Kuşak olarak her ikisini de görmeyen nüfusun büyük kısmında yer alan biri olarak hem ilklerin sonuçlarını, hem de son çeyrekte tırmanışa geçen Üçüncü Dünya Savaşı olasılığını iliklerimize kadar hissediyoruz.

Son savaştan günümüze kadar geçen sürede Filistin Savaşı (1947-1949), Kore Savaşı (1950-1953), Küba Devrimi (1953-1959), Cezayir Bağımsızlık Savaşı (1954-1962), İsrail ile Arap komşuları Mısır, Ürdün ve Suriye arasında başlayan ve 6 gün süren Üçüncü Arap-İsrail Savaşı (1967), Vietnam Savaşı (1955-1975), Kıbrıs Barış Harekâtı (1974), Sovyet-Afgan Savaşı (1979-1989), İran-Irak Savaşı (1980-1988), Arjantin ile İngiltere arasındaki Falkland Adaları Savaşı (1982), ABD öncülüğündeki Körfez Savaşı (1990-1991), Hırvatistan Savaşı (1991-1995), Bosna Savaşı (daha doğrusu Bosna Soykırımı) (1992-1995), Kosova Savaşı (1998), ABD’nin Afganistan’ı işgali (2001-2021), ABD ve Birleşik Krallık önderliğindeki Irak Savaşı (2003-2011), Rusya’nın Kırım’ı ilhakı (2014), İkinci Dağlık Karabağ Savaşı (2020) ve hâlen devam eden Suriye İç Savaşı ile Rusya-Ukrayna Savaşı, ilk akla gelen ve muhtemel beklenen Üçüncü Dünya Savaşı’nı tetikleyen savaşlar olarak öne çıkıyor.

Liste dışında birçok savaş ve büyük çatışmanın kaldığını eminim fark etmişsinizdir; tıpkı depreşen Üçüncü Dünya Savaşı olasılığı gibi…

İçim ürperiyor!

Önce son savaşın aktörlerinden Rusya Federasyonu Devlet Başkanı Vladimir Putin’in söylem ve eylemlerine bakıyorum, ardından sene başında, 10 Şubat 2022 tarihli “Felâket tellalı Nostradamus’tan Baba Vanga’ya ve Dilipak’a Kıyamet Günleri” başlıklı yazım aklıma geliyor ve rahmetli Cemal Safi’nin şiirinde geçen mısraı mırıldanıyorum: “İçim ürperiyor!” 

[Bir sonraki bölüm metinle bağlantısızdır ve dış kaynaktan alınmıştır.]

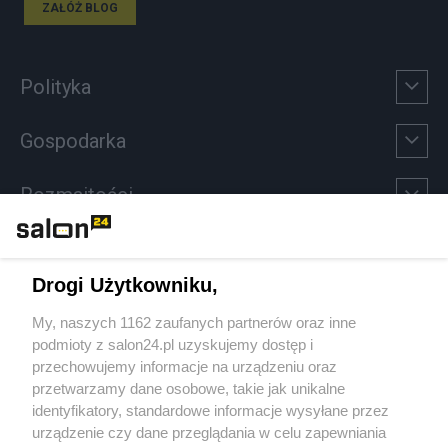
ZAŁÓŻ BLOG
Polityka
Gospodarka
Rozmaitości
Technologie
Drogi Użytkowniku,
Sport
My, naszych 1162 zaufanych partnerów oraz inne
podmioty z salon24.pl uzyskujemy dostęp i
Społeczeństwo
przechowujemy informacje na urządzeniu oraz
przetwarzamy dane osobowe, takie jak unikalne
Kultura
identyfikatory, standardowe informacje wysyłane przez
urządzenie czy dane przeglądania w celu zapewniania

Hem nasıl ürpermesin ki? Bitmeyen savaşlar ve bitmek nedir bilmeyen krizlerle boğuşurken, özellikle 2000-2008 yıllarını kapsayan ekonomik krizin etkileri henüz ortadan kalkmamıştı ki, bu sefer Kovid-19 salgınının küresel boyutlarda dünya ekonomisini vurduğuna şahitlik ettik. Yaşanan ekonomik tahribat ilkine göre çok daha ağırdı; işletmeler kapısına kilit vurmuş, üretim durma noktasına gelmiş, hammadde ve emtia sıkıntısı ile çip krizi, işsizlik ve enflasyon oranının yükselmesine sebebiyet vermişti.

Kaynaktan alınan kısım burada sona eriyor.